Generating PDF Reports Dynamically

Manually assembling PDFs breaks the moment the data changes. Dynamic generation keeps the layout fixed and feeds fresh data in at render time — one script, many documents. This guide covers the two main Python stacks (ReportLab for canvas-level control, Jinja2+WeasyPrint for HTML-to-PDF), then the practical problems: headers/footers, multi-page tables, embedded charts, and Unicode fonts.

For broader context see Automating PDF Extraction & Generation.

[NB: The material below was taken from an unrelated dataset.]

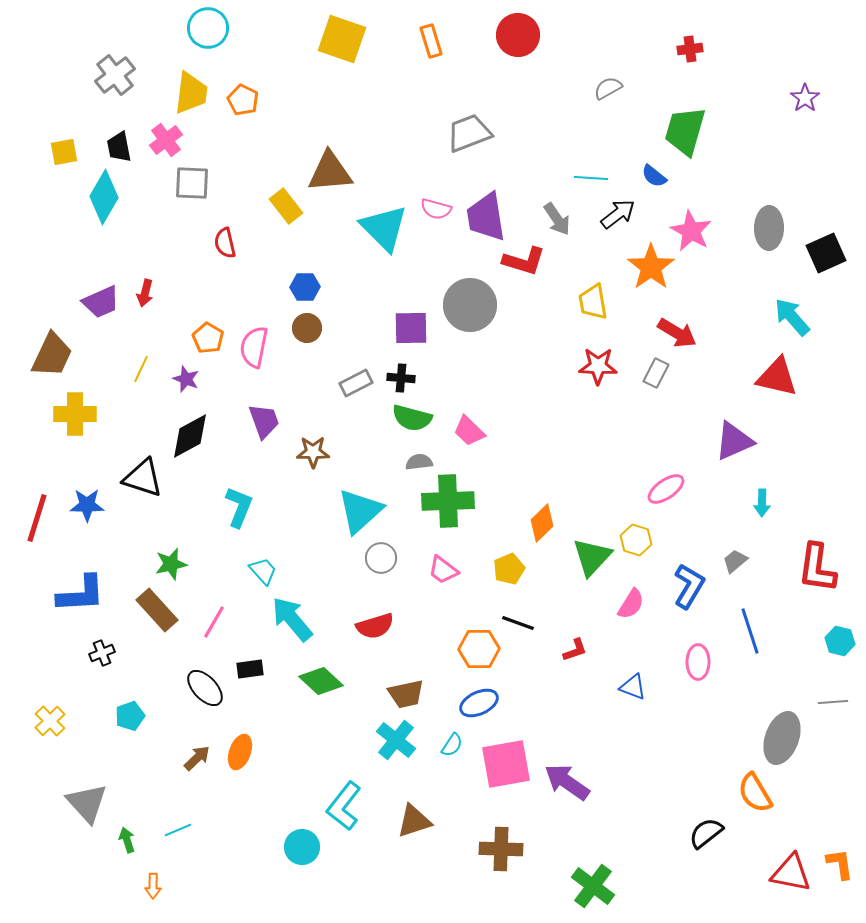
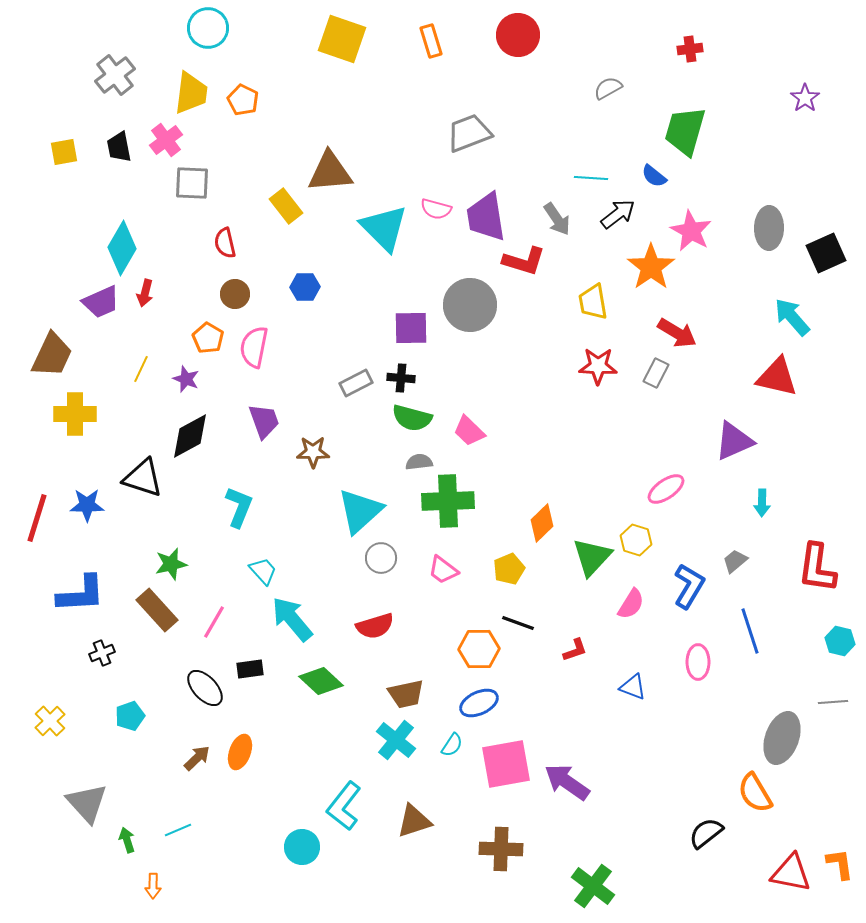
cyan diamond at (104, 197): moved 18 px right, 51 px down
brown circle at (307, 328): moved 72 px left, 34 px up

If you also need to assemble separately generated PDFs into one deliverable, the merge step is in Merging and Splitting PDF Documents.

Prerequisites

# System deps (WeasyPrint needs Cairo + Pango)
# Debian/Ubuntu: sudo apt install libcairo2 libpango-1.0-0 libpangocairo-1.0-0
# macOS: brew install cairo pango

pip install reportlab weasyprint jinja2 pandas matplotlib

Create a test data file:

mkdir -p reports data
python - <<'EOF'
import csv
rows = [
    {"customer":"Acme Corp","region":"North","revenue":82000,"costs":54000},
    {"customer":"Beta Ltd","region":"South","revenue":61000,"costs":41000},
    {"customer":"Gamma Inc","region":"East","revenue":74000,"costs":49000},
]
with open("data/sales.csv","w",newline="") as f:
    w = csv.DictWriter(f, fieldnames=rows[0].keys()); w.writeheader(); w.writerows(rows)
EOF

Step 1 — Inspect and normalise input data

Load and validate before passing to any renderer. Garbage in, garbage PDF out.

# pip install pandas
from pathlib import Path
import pandas as pd

DATA = Path("data/sales.csv")

def load_report_data(path: Path) -> list[dict]:
    try:
        df = pd.read_csv(path, encoding="utf-8")
        df.columns = df.columns.str.strip().str.lower()
        required = {"customer", "region", "revenue", "costs"}
        missing = required - set(df.columns)
        if missing:
            raise ValueError(f"Missing columns: {missing}")
        df["profit"] = df["revenue"] - df["costs"]
        df["margin"] = (df["profit"] / df["revenue"] * 100).round(1)
        return df.to_dict("records")
    except FileNotFoundError:
        raise SystemExit(f"Data file not found: {path}")
    except Exception as exc:
        raise SystemExit(f"Data load failed: {exc}")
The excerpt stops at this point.